Von den Samen und Lappen im Norden Skandinaviens hat man gehört, und auch sie sind mit den Rentieren tief verbunden. Aber die Nenzen? Sie leben im hohen Norden der russischen Tundra, weit ab von der Welt und führen wohl noch heute dieses völlig von der Natur abhängige, archaische Nomadenleben, dessen Glück und Reichtum an den Besitz der Rentiere gebunden ist. In diese abgeschlossene Welt hat „der Sowjet“ eingegriffen, positiv einerseits, weil der Handel mit Rentierfellen und Fleisch so leichter wurde und auch, weil man die Kinder in (allerdings abgelegene) Schulen brachte, und negativ, weil keiner dieser Fremden die Gewohnheiten, den Lebenssinn, die Traditionen der Nenzen verstand und dadurch viel Unheil über sie gebracht wurde, etwa wenn man die Nomaden zwang, ein Soll für die Kolchose zu erbringen, ohne Rücksicht auf reale Möglichkeiten und wirtschaftliche Zusammenhänge.

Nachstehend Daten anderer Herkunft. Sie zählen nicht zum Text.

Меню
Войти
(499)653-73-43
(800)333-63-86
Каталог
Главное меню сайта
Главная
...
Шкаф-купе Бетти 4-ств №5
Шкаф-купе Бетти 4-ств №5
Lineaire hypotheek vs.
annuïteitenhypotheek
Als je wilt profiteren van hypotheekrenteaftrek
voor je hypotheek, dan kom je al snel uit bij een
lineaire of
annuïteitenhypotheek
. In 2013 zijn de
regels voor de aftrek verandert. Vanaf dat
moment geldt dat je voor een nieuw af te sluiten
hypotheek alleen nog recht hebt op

Auch die Autorin ist mit sechs Jahren von ihren Eltern getrennt worden, um in einem Internat eine schulische Ausbildung zu erhalten. Viel später ist sie zum Nomadenleben zurückgekehrt und hat eine eigene Schule für die Kinder der Nenzen eingerichtet. Wenige der Kinder, die ihrem ursprünglichen Leben entfremdet wurden, sind aber tatsächlich zurückgekommen.

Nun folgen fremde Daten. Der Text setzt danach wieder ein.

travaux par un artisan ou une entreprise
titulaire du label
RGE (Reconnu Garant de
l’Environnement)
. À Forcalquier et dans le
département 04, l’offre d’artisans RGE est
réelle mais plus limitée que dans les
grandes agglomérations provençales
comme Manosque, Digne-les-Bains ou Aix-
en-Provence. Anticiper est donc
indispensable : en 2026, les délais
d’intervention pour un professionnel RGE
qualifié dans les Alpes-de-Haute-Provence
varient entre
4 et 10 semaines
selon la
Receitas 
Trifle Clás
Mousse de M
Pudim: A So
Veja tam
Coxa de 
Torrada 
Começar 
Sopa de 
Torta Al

In diesem Roman nun werden verschiedene Lebensgeschichten erzählt, die alle mit diesem Konflikt zu tun haben, dass die Jungen die Alten verlassen. Sie verlieren das Gefühl für die Verantwortung, wie sie innerhalb der nomadischen Gesellschaft unverzichtbar ist, wo einer für den anderen einstehen muss, insbesondere im Kreislauf von Geburt und Tod innerhalb einer Familie. Allen voran erfahren wir die Geschichte von Aljoschka. Er ist schon 26 Jahre alt und seine Mutter, seit langem Witwe, kauft ihm eine Frau. Denn das Leben muss weitergehen. Sie wird langsam alt und möchte sich an Enkeln erfreuen und die Aufgabe, das Feuer in ihrem Tschum (Zelt) zu entfachen, einer Schwiegertochter übergeben. Herrin des Tschums ist immer die Frau. Alles andere liegt in den Händen des Mannes. Aljoschka aber verweigert sich dieser Hochzeit, die er gleichwohl eingehen muss, denn er liebt Ilne, die Tochter des alten Petko. Ilne ist aber vor sieben Jahren weggegangen und sie wird auch nicht wiederkommen.
Auch alle anderen Geschichten handeln von dem Gegensatz zwischen dem Leben der Nomaden, das an unerschütterliche Grundsätze gebunden ist, denn sonst wäre ein Überleben in der unwirtlichen Umgebung gar nicht möglich, und dem Streben der jungen Generation nach individuellem Glück.
Die Fotos von Sebastiao Salgado, die dem Roman vorangestellt sind, zeigen eine für unsere Augen nahezu unwirkliche Welt.